In Java, we have a concept of Method Overloading, which says, that in one class, you are able to define methods with the same name, as long as their signatures will be different.
Now let’s reformulate above “jogging/lunch” example, into more formal and Java-related concepts:
When you have overloaded methods, JVM needs some way to understand which particular overloaded method to invoke, using the name that identifies more than one methods; and it knows that, thanks to the type, number, and the order of the method parameters.
Type, only, is not enough information, because if Java dismisses the order for matching parameters and their respective arguments, it will not be clear which particular method to call.

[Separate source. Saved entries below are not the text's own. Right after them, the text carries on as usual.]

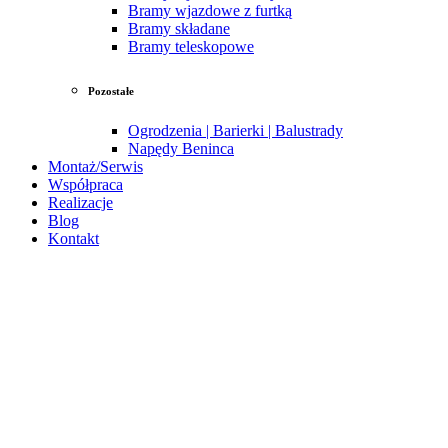
Bramy wjazdowe z furtką
Bramy składane
Bramy teleskopowe
Pozostałe
Ogrodzenia | Barierki | Balustrady
Napędy Beninca
Montaż/Serwis
Współpraca
Realizacje
Blog
Kontakt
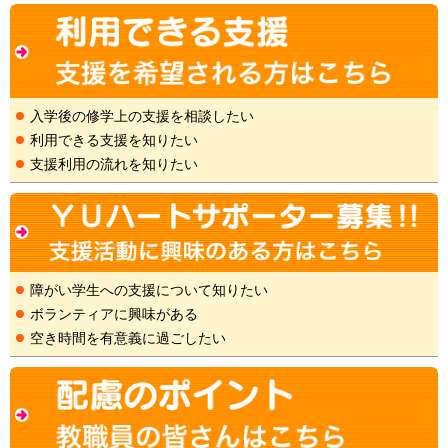
入学後の修学上の支援を相談したい
利用できる支援を知りたい
支援利用の流れを知りたい
障がい学生への支援について知りたい
ボランティアに興味がある
空き時間を有意義に過ごしたい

Imagine you define foo(int a, char b)
and foo(char a, int b)
, and you somewhere, invoke .foo([...])
. How do you think, based on what compiler should decide which method call to compile for this code? (compiler won’t let you through, if you violate signature);
Furthermore – how the JVM should do the binding, later, at runtime, when the foo
is invoked, but there are, at least, two methods, defined with the same name?
For this, methods have signatures, where the order of parameters, exhibiting distinct patterns, gives the ability, to Java machine, to proceed with a correct and appropriate bindings and calls.
Also, think about varargs, in the hypothetical scenario, where order of the parameters does not matter.
Do you think:
foo(String... a, String b)
and
foo(String b, String... a)
will be same?
If you do, you are wrong.
In the layman’s terms, it gets difficult to parse the input pattern – how many of the input string literals, method of the first signature, should consider to accept, as an array argument, in its first parameter (only first literal? first two ones?.. how many? where the array ends?), and which string argument, particularly, should be accepted into the second parameter (for a more in depth explanation, see this); therefore, you will have a compile time error:
error: varargs parameter must be the last parameter
While in the second case, disregarding of how many strings you will call this method with, first argument will be always bound to the first parameter, and the rest will be constituting an array, passed as an argument, into the second parameter.